Haïti et la dette extérieure

Dans l’épilogue de son livre Avengers of the New World, Laurent Dubois fait mention d’une indemnité payée par l’état haïtien à la France après vingt ans d’indépendance, inaugurant un « cycle de dette » qui a duré jusqu’au XXième siècle :

« In 1825, the Haitian government agreed to pay an indemnity to France in return for diplomatic and economic relations. Exiled planters had been clamoring for such payment for years : it was meant to repay them for what they had lost in Saint-Domingue…(303) »

On commence à voir des allusions à cette dette dans les médias comme les journalistes se bousculent pour expliquer l’état actuel du pays.
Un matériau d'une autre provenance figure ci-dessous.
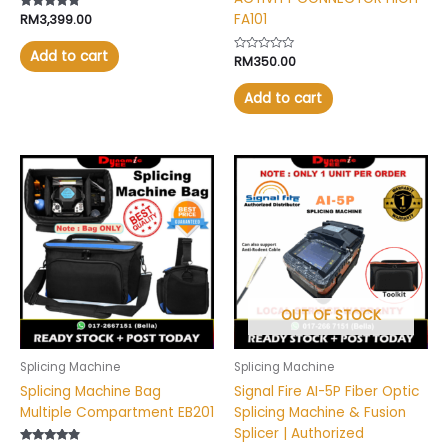
FA101
Rated
RM
3,399.00
4.57
out of 5
Add to cart
Rated
RM
350.00
0
out
of
Add to cart
5
OUT OF STOCK
Splicing Machine
Splicing Machine
Splicing Machine Bag
Signal Fire AI-5P Fiber Optic
Multiple Compartment EB201
Splicing Machine & Fusion
Splicer | Authorized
Dans un article sur « l’avenir d’Haïti » pour BBC Caribbean, par exemple, l’ancien diplomate Ronald Sanders cite cette dette pour soutenir qu’il faut tenir compte de l’histoire des relations extérieures avec Haïti en reconstruisant le pays :

“Up until 1947, the Haitian state paid reparations demanded by France for plantations and slaves owned by the French…. As much as 70% of Haiti’s gross domestic product (GDP) was extracted every year for over a hundred years to pay the reparations demanded by France and endorsed by the US and some European nations including Britain.”

L’historienne haïtienne Gusti-Klara Gaillard écrit dans son livre L’Expérience haïtienne de la dette extérieure que l’incapacité des pays en voie de développement de payer une dette extérieure peut expliquer bien des problèmes dans le « tiers monde » aujourd’hui.

« Actuellement, le problème du service de la dette extérieure est source de nombreuses tensions politiques et sociales dans les pays fortement débiteurs. Leurs gouvernants évoquent l’impossibilité de consolider (voire de construire) la démocratie tout en appliquant les exigences d’ ‘assainissement budgétaire’ du Fonds Monétaire International…. (9) »

En plus, d’après Gaillard, le « chaos politique et économique » en Haïti avant l’occupation américaine de 1915 à 1934 « avait aussi des racines dans le service de la dette extérieure (10).» Ce qui est même plus révélateur, c’est que le gouvernement haïtien a proposé de payer cette indemnité à la France pour mettre fin à son isolement sur la scène internationale. De cette manière, on peut dire que cet acte a marqué le début d’une nouvelle politique « néocolonial » en France envers ses anciens territoires d’outre-mer.